● **Supplied records**:
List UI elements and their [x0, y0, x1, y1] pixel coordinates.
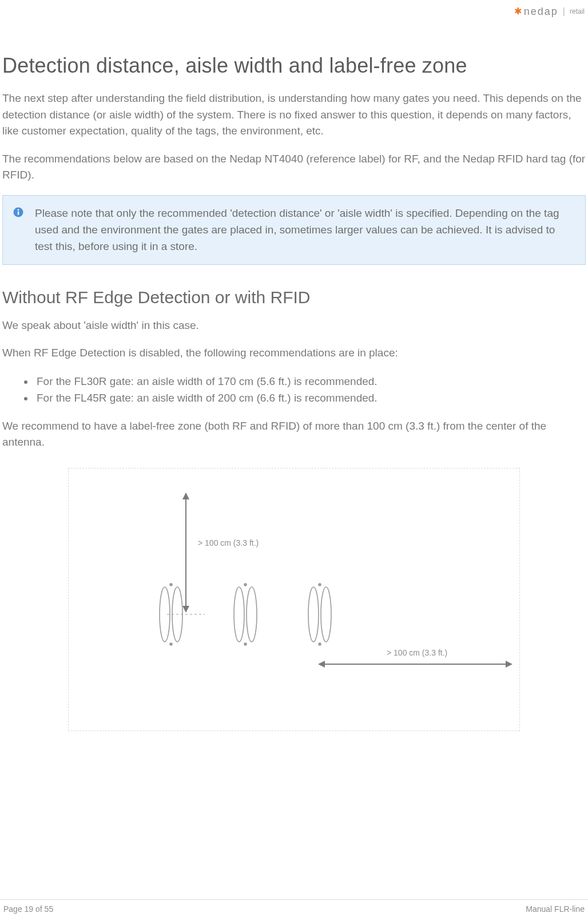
recommendation-list: For the FL30R gate: an aisle width of 17… — [2, 373, 586, 407]
svg-marker-8 — [318, 661, 325, 668]
section-subtitle: Without RF Edge Detection or with RFID — [2, 288, 586, 307]
svg-point-19 — [321, 587, 331, 642]
brand-logo: ✱ nedap | retail — [514, 6, 585, 18]
svg-point-18 — [308, 587, 319, 642]
page-header: ✱ nedap | retail — [0, 0, 588, 19]
svg-point-15 — [247, 587, 257, 642]
info-callout: Please note that only the recommended 'd… — [2, 195, 586, 265]
svg-marker-9 — [506, 661, 512, 668]
diagram-container: > 100 cm (3.3 ft.) > 100 cm (3.3 ft.) — [2, 468, 586, 731]
svg-point-13 — [170, 643, 172, 645]
svg-rect-2 — [18, 211, 19, 215]
brand-subline: retail — [570, 7, 585, 15]
svg-point-20 — [319, 583, 321, 586]
svg-marker-6 — [182, 606, 189, 613]
section-paragraph-3: We recommend to have a label-free zone (… — [2, 418, 586, 451]
document-page: ✱ nedap | retail Detection distance, ais… — [0, 0, 588, 917]
svg-point-14 — [234, 587, 244, 642]
section-paragraph-2: When RF Edge Detection is disabled, the … — [2, 345, 586, 362]
diagram-top-label: > 100 cm (3.3 ft.) — [198, 538, 259, 547]
section-paragraph-1: We speak about 'aisle width' in this cas… — [2, 317, 586, 334]
svg-marker-5 — [182, 493, 189, 499]
diagram-svg — [69, 469, 521, 732]
svg-point-16 — [244, 583, 247, 586]
svg-point-12 — [170, 583, 172, 586]
info-icon — [13, 207, 23, 217]
svg-point-17 — [244, 643, 247, 645]
page-number: Page 19 of 55 — [3, 904, 53, 914]
page-content: Detection distance, aisle width and labe… — [0, 19, 588, 731]
svg-point-1 — [18, 209, 19, 211]
document-title-footer: Manual FLR-line — [526, 904, 585, 914]
intro-paragraph-2: The recommendations below are based on t… — [2, 151, 586, 184]
brand-star-icon: ✱ — [514, 7, 522, 16]
brand-separator: | — [563, 6, 565, 17]
diagram-right-label: > 100 cm (3.3 ft.) — [387, 648, 447, 657]
page-footer: Page 19 of 55 Manual FLR-line — [0, 899, 588, 917]
list-item: For the FL45R gate: an aisle width of 20… — [34, 390, 586, 406]
svg-point-21 — [319, 643, 321, 645]
brand-name: nedap — [524, 6, 558, 18]
label-free-zone-diagram: > 100 cm (3.3 ft.) > 100 cm (3.3 ft.) — [68, 468, 520, 731]
list-item: For the FL30R gate: an aisle width of 17… — [34, 373, 586, 390]
info-callout-text: Please note that only the recommended 'd… — [35, 205, 575, 255]
page-title: Detection distance, aisle width and labe… — [2, 54, 586, 78]
intro-paragraph-1: The next step after understanding the fi… — [2, 90, 586, 140]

● **What you need to do**: An exact transcript of the listing is needed, free of pictures.

● **Output for this exercise**:
List UI elements and their [x0, y0, x1, y1] pixel coordinates.
recommendation-list: For the FL30R gate: an aisle width of 17… — [2, 373, 586, 407]
svg-marker-8 — [318, 661, 325, 668]
section-subtitle: Without RF Edge Detection or with RFID — [2, 288, 586, 307]
svg-point-19 — [321, 587, 331, 642]
brand-logo: ✱ nedap | retail — [514, 6, 585, 18]
svg-point-18 — [308, 587, 319, 642]
page-header: ✱ nedap | retail — [0, 0, 588, 19]
svg-point-15 — [247, 587, 257, 642]
info-callout: Please note that only the recommended 'd… — [2, 195, 586, 265]
svg-marker-9 — [506, 661, 512, 668]
diagram-container: > 100 cm (3.3 ft.) > 100 cm (3.3 ft.) — [2, 468, 586, 731]
svg-point-13 — [170, 643, 172, 645]
svg-rect-2 — [18, 211, 19, 215]
brand-subline: retail — [570, 7, 585, 15]
svg-point-20 — [319, 583, 321, 586]
svg-marker-6 — [182, 606, 189, 613]
section-paragraph-3: We recommend to have a label-free zone (… — [2, 418, 586, 451]
document-page: ✱ nedap | retail Detection distance, ais… — [0, 0, 588, 917]
svg-point-14 — [234, 587, 244, 642]
section-paragraph-2: When RF Edge Detection is disabled, the … — [2, 345, 586, 362]
diagram-top-label: > 100 cm (3.3 ft.) — [198, 538, 259, 547]
section-paragraph-1: We speak about 'aisle width' in this cas… — [2, 317, 586, 334]
svg-marker-5 — [182, 493, 189, 499]
diagram-svg — [69, 469, 521, 732]
svg-point-16 — [244, 583, 247, 586]
svg-point-12 — [170, 583, 172, 586]
info-icon — [13, 207, 23, 217]
svg-point-17 — [244, 643, 247, 645]
page-number: Page 19 of 55 — [3, 904, 53, 914]
page-content: Detection distance, aisle width and labe… — [0, 19, 588, 731]
svg-point-1 — [18, 209, 19, 211]
document-title-footer: Manual FLR-line — [526, 904, 585, 914]
intro-paragraph-2: The recommendations below are based on t… — [2, 151, 586, 184]
brand-star-icon: ✱ — [514, 7, 522, 16]
brand-separator: | — [563, 6, 565, 17]
diagram-right-label: > 100 cm (3.3 ft.) — [387, 648, 447, 657]
page-footer: Page 19 of 55 Manual FLR-line — [0, 899, 588, 917]
list-item: For the FL45R gate: an aisle width of 20… — [34, 390, 586, 406]
svg-point-21 — [319, 643, 321, 645]
brand-name: nedap — [524, 6, 558, 18]
label-free-zone-diagram: > 100 cm (3.3 ft.) > 100 cm (3.3 ft.) — [68, 468, 520, 731]
list-item: For the FL30R gate: an aisle width of 17… — [34, 373, 586, 390]
info-callout-text: Please note that only the recommended 'd… — [35, 205, 575, 255]
page-title: Detection distance, aisle width and labe… — [2, 54, 586, 78]
intro-paragraph-1: The next step after understanding the fi… — [2, 90, 586, 140]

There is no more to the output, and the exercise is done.